- **Source information**:
-*-

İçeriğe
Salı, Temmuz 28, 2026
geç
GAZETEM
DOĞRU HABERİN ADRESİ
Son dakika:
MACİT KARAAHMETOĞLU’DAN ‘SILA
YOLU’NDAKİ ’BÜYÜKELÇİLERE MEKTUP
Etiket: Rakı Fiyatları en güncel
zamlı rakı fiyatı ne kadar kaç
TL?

-*-

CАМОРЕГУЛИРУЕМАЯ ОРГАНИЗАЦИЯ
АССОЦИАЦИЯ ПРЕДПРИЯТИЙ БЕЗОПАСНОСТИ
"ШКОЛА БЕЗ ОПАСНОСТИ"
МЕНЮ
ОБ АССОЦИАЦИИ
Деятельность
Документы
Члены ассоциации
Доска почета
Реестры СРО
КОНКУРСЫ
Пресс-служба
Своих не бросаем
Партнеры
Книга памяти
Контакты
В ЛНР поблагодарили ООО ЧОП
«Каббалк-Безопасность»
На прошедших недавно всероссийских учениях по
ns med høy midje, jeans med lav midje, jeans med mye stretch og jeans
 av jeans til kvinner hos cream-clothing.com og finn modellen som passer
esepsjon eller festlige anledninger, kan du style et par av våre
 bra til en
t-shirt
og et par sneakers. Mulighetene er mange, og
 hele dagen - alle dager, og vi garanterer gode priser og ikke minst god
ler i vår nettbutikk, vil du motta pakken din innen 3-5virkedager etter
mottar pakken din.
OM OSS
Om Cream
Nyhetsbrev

-*-

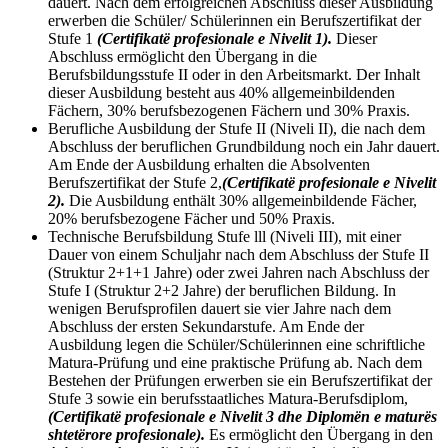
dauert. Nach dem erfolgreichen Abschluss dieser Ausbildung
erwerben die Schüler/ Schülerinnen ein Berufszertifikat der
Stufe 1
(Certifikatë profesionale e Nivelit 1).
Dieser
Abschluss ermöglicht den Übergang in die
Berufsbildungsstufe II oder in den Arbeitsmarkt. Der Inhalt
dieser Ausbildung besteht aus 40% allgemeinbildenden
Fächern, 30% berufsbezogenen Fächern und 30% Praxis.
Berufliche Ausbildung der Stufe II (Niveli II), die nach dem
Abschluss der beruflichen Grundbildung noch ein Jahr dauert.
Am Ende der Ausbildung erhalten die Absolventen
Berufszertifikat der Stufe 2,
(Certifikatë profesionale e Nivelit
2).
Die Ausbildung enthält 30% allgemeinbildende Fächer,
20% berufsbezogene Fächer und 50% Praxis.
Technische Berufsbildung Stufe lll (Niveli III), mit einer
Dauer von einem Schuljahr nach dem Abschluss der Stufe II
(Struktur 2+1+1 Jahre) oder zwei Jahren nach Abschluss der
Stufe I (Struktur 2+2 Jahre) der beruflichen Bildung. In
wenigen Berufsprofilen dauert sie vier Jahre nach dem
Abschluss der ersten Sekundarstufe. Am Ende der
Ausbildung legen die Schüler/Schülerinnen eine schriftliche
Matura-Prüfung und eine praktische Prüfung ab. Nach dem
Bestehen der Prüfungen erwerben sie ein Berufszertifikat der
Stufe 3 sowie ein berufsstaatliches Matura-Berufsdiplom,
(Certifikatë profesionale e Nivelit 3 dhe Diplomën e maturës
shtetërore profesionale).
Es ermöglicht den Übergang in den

-*-

- **Exercise directions**:
Your task is to transcribe, with no changes, only the lines of the listing above that lie between the line holding "dauert. Nach dem" and the line holding "Es ermöglicht den Übergang in den", inclusive.

- **Answer section**:
dauert. Nach dem erfolgreichen Abschluss dieser Ausbildung
erwerben die Schüler/ Schülerinnen ein Berufszertifikat der
Stufe 1
(Certifikatë profesionale e Nivelit 1).
Dieser
Abschluss ermöglicht den Übergang in die
Berufsbildungsstufe II oder in den Arbeitsmarkt. Der Inhalt
dieser Ausbildung besteht aus 40% allgemeinbildenden
Fächern, 30% berufsbezogenen Fächern und 30% Praxis.
Berufliche Ausbildung der Stufe II (Niveli II), die nach dem
Abschluss der beruflichen Grundbildung noch ein Jahr dauert.
Am Ende der Ausbildung erhalten die Absolventen
Berufszertifikat der Stufe 2,
(Certifikatë profesionale e Nivelit
2).
Die Ausbildung enthält 30% allgemeinbildende Fächer,
20% berufsbezogene Fächer und 50% Praxis.
Technische Berufsbildung Stufe lll (Niveli III), mit einer
Dauer von einem Schuljahr nach dem Abschluss der Stufe II
(Struktur 2+1+1 Jahre) oder zwei Jahren nach Abschluss der
Stufe I (Struktur 2+2 Jahre) der beruflichen Bildung. In
wenigen Berufsprofilen dauert sie vier Jahre nach dem
Abschluss der ersten Sekundarstufe. Am Ende der
Ausbildung legen die Schüler/Schülerinnen eine schriftliche
Matura-Prüfung und eine praktische Prüfung ab. Nach dem
Bestehen der Prüfungen erwerben sie ein Berufszertifikat der
Stufe 3 sowie ein berufsstaatliches Matura-Berufsdiplom,
(Certifikatë profesionale e Nivelit 3 dhe Diplomën e maturës
shtetërore profesionale).
Es ermöglicht den Übergang in den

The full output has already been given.